The native python logger used by our flask app seems to stop writing to the log after an exception happens. The last entry logged before each stoppage is a message describing the exception. Typically the next message is one written by code in after_request but for cases where the logger stops, the after_request message is never written out.
Any idea what could be causing this?
Note: I originally posted this question on Serverfault (https://serverfault.com/questions/655683/python-logger-stops-logging) thinking it was an infrastructure issue. But now that we have narrowed the issue down to it occurring after an exception, this issue may be better suited for Stackoverflow.
Update [12/22/2015]:
Logger instantiation:
logging.addLevelName(Config.LOG_AUDIT_LEVEL_NUM, Config.LOG_AUDIT_LEVEL_NAME)
logger = logging.getLogger(Config.LOGGER_NAME)
logger.setLevel(Config.LOG_LEVEL)
handler = SysLogHandler(address='/dev/log', facility=SysLogHandler.LOG_LOCAL3)
handler.setLevel(Config.LOG_LEVEL)
formatter = log_formatter()
handler.setFormatter(formatter)
logger.addHandler(handler)
log_formatter:
class log_formatter(logging.Formatter):
def __init__(self,
fmt=None,
datefmt=None,
json_cls=None,
json_default=_default_json_default):
"""
:param fmt: Config as a JSON string, allowed fields;
extra: provide extra fields always present in logs
source_host: override source host name
:param datefmt: Date format to use (required by logging.Formatter
interface but not used)
:param json_cls: JSON encoder to forward to json.dumps
:param json_default: Default JSON representation for unknown types,
by default coerce everything to a string
"""
if fmt is not None:
self._fmt = json.loads(fmt)
else:
self._fmt = {}
self.json_default = json_default
self.json_cls = json_cls
if 'extra' not in self._fmt:
self.defaults = {}
else:
self.defaults = self._fmt['extra']
try:
self.source_host = socket.gethostname()
except:
self.source_host = ""
def format(self, record):
"""
Format a log record to JSON, if the message is a dict
assume an empty message and use the dict as additional
fields.
"""
fields = record.__dict__.copy()
aux_fields = [
'relativeCreated', 'process', 'args', 'module', 'funcName', 'name',
'thread', 'created', 'threadName', 'msecs', 'filename', 'levelno',
'processName', 'pathname', 'lineno', 'levelname'
]
for k in aux_fields:
del fields[k]
if isinstance(record.msg, dict):
fields.update(record.msg)
fields.pop('msg')
msg = ""
else:
msg = record.getMessage()
if 'msg' in fields:
fields.pop('msg')
if 'exc_info' in fields:
if fields['exc_info']:
formatted = tb.format_exception(*fields['exc_info'])
fields['exception'] = formatted
fields.pop('exc_info')
if 'exc_text' in fields and not fields['exc_text']:
fields.pop('exc_text')
logr = self.defaults.copy()
logr = {
'timestamp': datetime.datetime.utcnow().strftime('%Y-%m-%dT%H:%M:%S.%fZ'),
'host': self.source_host,
}
logr.update(self._build_fields(logr, fields))
if msg:
logr['message'] = msg
something = json.dumps(logr, default=self.json_default, cls=self.json_cls)
return something
def _build_fields(self, defaults, fields):
return dict(defaults.get('fields', {}).items() + fields.items())
Update [01/03/2015]:
Answering questions posted:
Is the application still working after the exception?
Yes, the application continues to run.
Which type of exception is raised and what's the cause of it?
Internal/custom exception.

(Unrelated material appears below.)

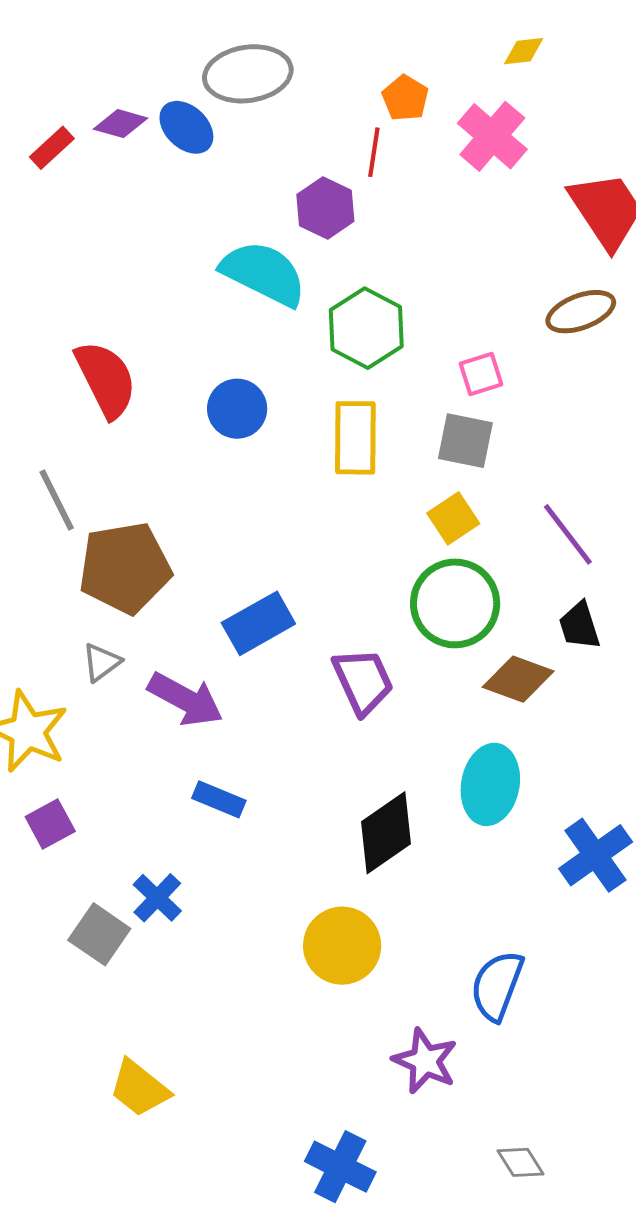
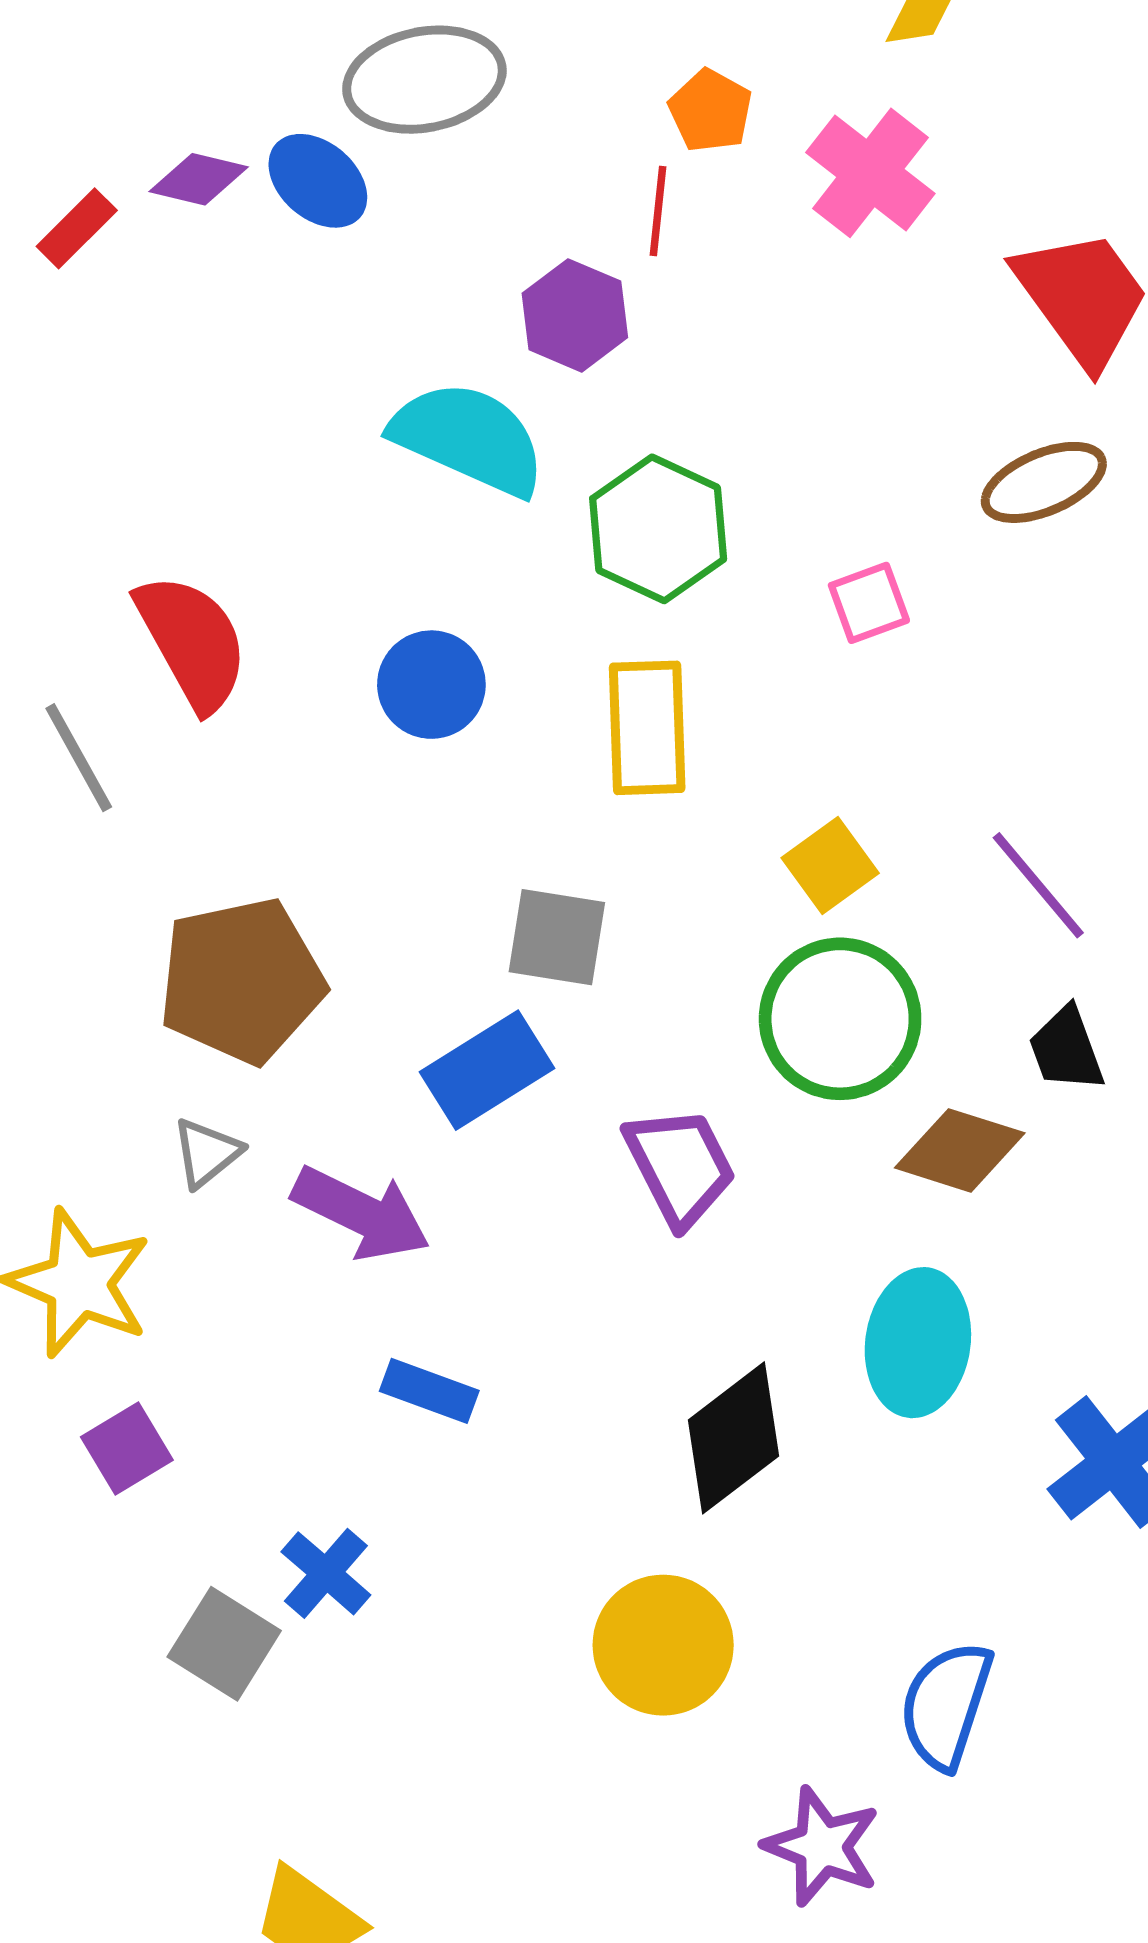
gray square: (465, 441) -> (557, 937), moved
gray line: (57, 500) -> (79, 758), moved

Logger has stopped due to different types of exceptions.
Are you using threads in you application?
Yes, the app is threaded by gunicorn.
How is the logging library used?
We are using default FileHandler, SysLogHandler and a custom formatter (outputs JSON)
Does it log on a file? Does it use log rotation?
Yes, it logs to a file, but no rotation.

In regards to after_request, from the docs:
As of Flask 0.7 this function might not be executed at the end of the
request in case an unhandled exception occurred.
And as for your logging issue, it may be that your debug flag is set to true, which would cause the debugger to kick in and possibly stop the logging.
References:
(http://flask.pocoo.org/docs/0.10/api/#flask.Flask.after_request)
(http://flask.pocoo.org/docs/0.10/errorhandling/#working-with-debuggers)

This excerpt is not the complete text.